In Brazil, one of the main disputes of ‘gender ideology’ was in the educational sector between 2014 and 2016. The word ‘gender’ was banned and simply excluded from several state’s education plans when approved by City Councils and State Assemblies. Elected officials frequently argued that ‘sexual orientation’ (they don’t use the word ‘gender’) doesn’t concern schools or education, but only the ‘family unit’. This ignores the reality that gender does indeed cut across the entire school experience.

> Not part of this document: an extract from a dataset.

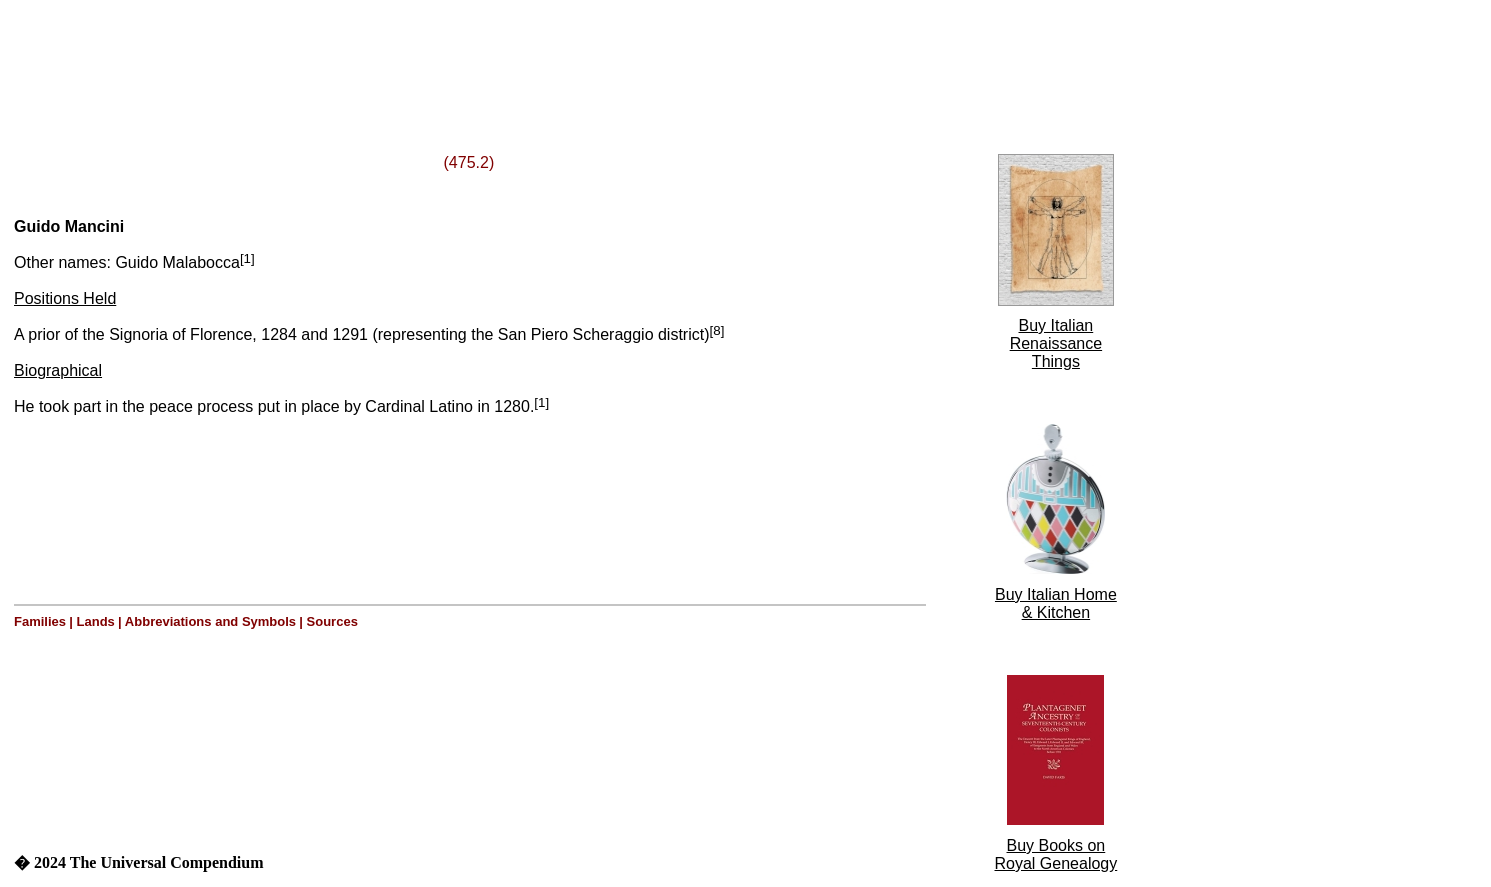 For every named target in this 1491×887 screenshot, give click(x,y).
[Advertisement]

Gender ideology as a neoliberal tool
Bolsonaro’s discourse against gender ideology and women’s and LGBTQ+ people’s rights gained materiality by his agenda, implemented by the Ministry for Women, Family and Human Rights and the Ministry of Economy. Neoliberal reforms and policies promoted by his government and his predecessor, Michel Temer, led to the intensification of poverty and to the dismantling of the social assistance system (such as changes in the ‘continued benefit’, a guarantee of a minimum wage per month to the elderly aged 65 years or over or to the disabled person of any age), which made women’s lives – especially those who are black, indigenous and trans – worse.
The defence of conservative thought might sound contradictory to liberal and neo-liberal ideas. However, neoliberalism and ‘gender ideology’ and other conservative’s thoughts are an ideal marriage in Bolsonaro’s Brazil – and of course I’m using the word ‘marriage’ in a provocative way as Bolsonaro and his supporters defend a traditional, restrictive family model.
As I argue in my recently published article ‘Brazilian far-right neoliberal nationalism: family, anti-communism and the myth of racial democracy’, with Sue Iamamoto and Renata Summa, it is necessary to understand the various cross overs between neoliberalism and neo-conservatism, which we do not see as opposing schools of thought. As Verónica Gago accurately explains, ‘the privatisation of public services or the restriction of their reach is translated into the fact that these tasks (health, care, food, etc.) must be supplied by women and feminised bodies as unpaid and mandatory tasks’.
The promotion of a heterosexual, patriarchal family, strengthening the sexual and racial division of labour, fits well to neoliberal plans that weakens public services which were already far from being universal. Afterall, somebody still has to take care of the children, the elderly, the family and group’s health and survival in general. Services that could be offered by the State become once again unpaid or precarious work. As Wendy Brown argues, the defence of the ‘family’ is also a neoliberal attack on social policies that battle inequality, whether in its gender, race, or class expressions.
An ideological ‘crusade’
During Bolsonaro’s first year as President it was commonly mentioned, especially by the hegemonic media, that the government had two, even three, different branches: the economic, the ideological and the military. Going to the end of his first term, it became evident that such distinction did not exist. The far-right Bolsonaro government is an assemblage of all those actors and the fight against women’s, black, indigenous and LGBTQ+ people’s rights. Presented as an ideological ‘crusade’, this is the ground where the disputes are happening in Brazilian society.
But there is resistance.
Here is an example: before the first term of the elections in 2018, thousands of women from all over the country occupied the streets in the #EleNão (#NotHim) movement against Bolsonaro. They headed back to the streets on 4 December, 2021.